Dying from brain cancer, the younger Ou had told his father to donate his organs, but the grieving dad couldn't bear to sign the agreement.

Li gave him two contrasting photos. In one of them, a uremic patient looks miserable while waiting for a transplant. In the other, a patient beams as he is ready to leave hospital after a transplant operation.

Three hours later, Ou Wuzhang wrote down his name on the donation form.

Another time, a five-year-old boy was dying after a fall. His parents wanted to donate his cornea. But when Li talked about other organs, they refused.

"I am a mother myself, and I know exactly how they might have been feeling," Li says. Looking at the child, she didn't know how to comfort the grief-stricken parents.

But she still called the father the next day. "I understand that you don't want to leave your son, but he is suffering on the life support machine," she said. "I'm not trying to persuade you to donate his organ. But as a mother, I want to say, 'Let him go in peace.'"

Finally, the couple agreed.

Sometimes, she buys clothes for the deceased to show her respect. And she never turns down invitations to memorial gatherings.

Her mobile phone is seldom switched off, so donors' relatives can contact her at almost at any time.

During the interview with Xinhua, she gets an incoming call. "It was an old woman," she says. "She just called to ask about the patient who accepted her son's organ."

In the past four years, Li has been involved in 80 donation cases, over half of the total number in Hunan.

However, she admits that she is always under great pressure.

Xinhua asked an official with the China Organ Donation Administrative Center about working conditions for organ donation coordinators.

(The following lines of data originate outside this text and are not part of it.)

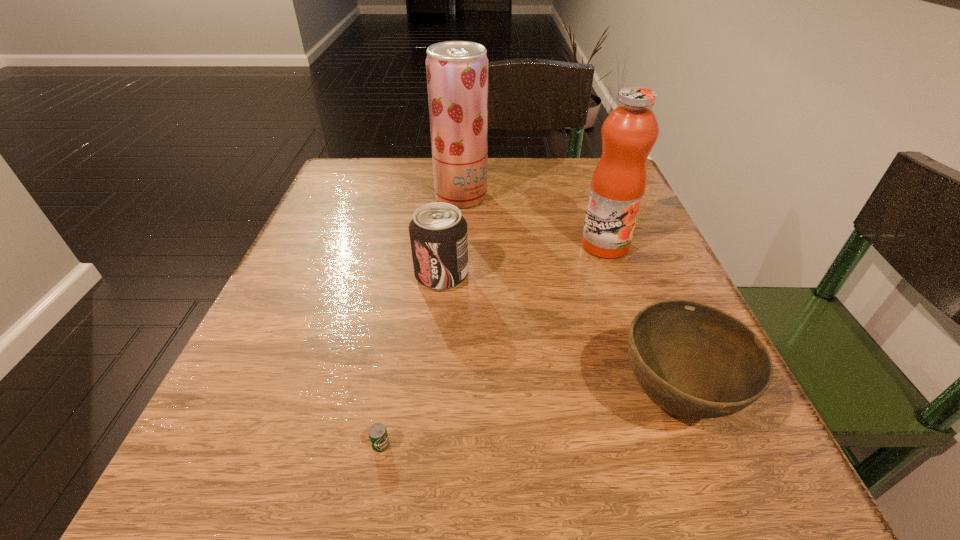 At what (x,y) coordinates should I click in order to perform the action: click on the farther fruit juice. Please return your answer as a coordinate pair (x, y). This screenshot has height=540, width=960. Looking at the image, I should click on (457, 71).

Identify the location of the left fruit juice. (457, 71).

Find the location of a particular element. the nearer fruit juice is located at coordinates (629, 132).

The image size is (960, 540). What are the coordinates of `soda can` in the screenshot? It's located at (438, 233).

Identify the location of bowl. The width and height of the screenshot is (960, 540). (695, 361).

This screenshot has width=960, height=540. I want to click on beer can, so click(x=378, y=435).

Locate an element on the screen. The height and width of the screenshot is (540, 960). blank space located 0.190m on the left of the farther fruit juice is located at coordinates (347, 197).

The height and width of the screenshot is (540, 960). Find the location of `vacant area situated 0.210m on the front label of the nearer fruit juice`. vacant area situated 0.210m on the front label of the nearer fruit juice is located at coordinates (642, 352).

You are a GUI agent. You are given a task and a screenshot of the screen. Output one action in this format:
    pyautogui.click(x=<x>, y=<y>)
    Task: Click on the vacant space located on the back of the soda can
    This screenshot has height=540, width=960.
    Given the screenshot: What is the action you would take?
    pyautogui.click(x=452, y=171)

Locate an element on the screen. vacant region located 0.330m on the left of the fourth tallest object is located at coordinates (360, 398). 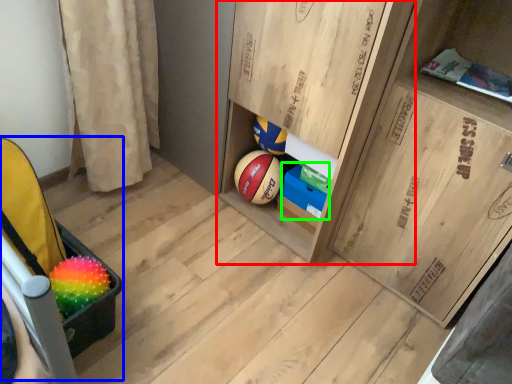 Question: Which is nearer to the cabinetry (highlighted by a red box)? baby carriage (highlighted by a blue box) or cabinetry (highlighted by a green box).

Choices:
 (A) baby carriage
 (B) cabinetry

Answer: (B) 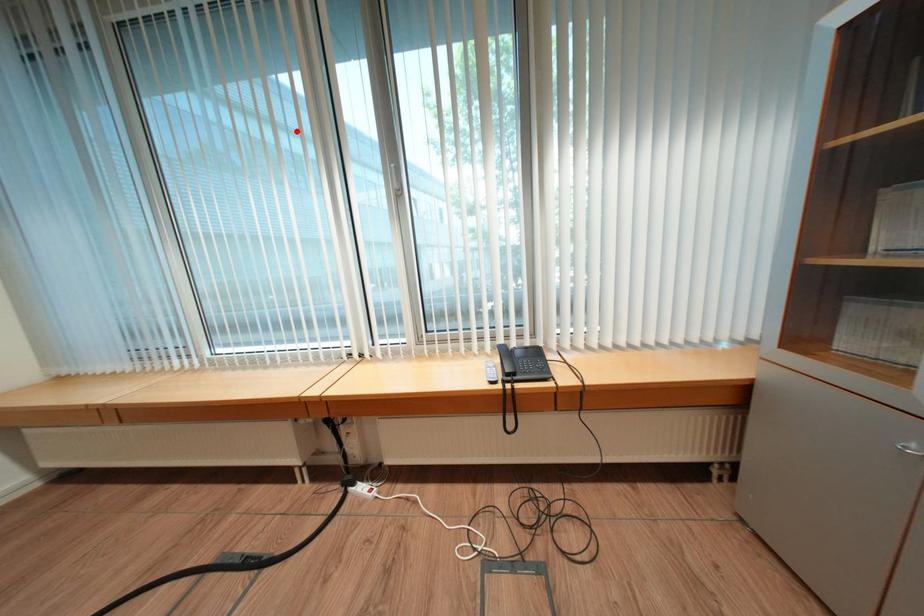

Most leave the job after just one year, and very few survive for more than four years, according to the official, who declined to be named.

After signing an agreement, Li usually retreats into a hospital garden where she can be alone for one or two hours.

"I sometime ask myself why I do what I do," she says. But the patients thanking her after a successful organ transplant make it all worthwhile.

Since its introduction, the organ donation system has helped with 1,611 cases across China, with 4,382 organs donated.

But in Li's view, that is still far from enough.

"In some developed countries, like the United States, the ratio of supply and demand of human organs is one to three, but in China, it is one to 30," she explains.

Li notes that she has a dream that more and more people can break with tradition and understand the significance of organ donation. "I hope more people can write their names on a donation agreement form, so that when their lives come to an end, they can give another person a chance to live."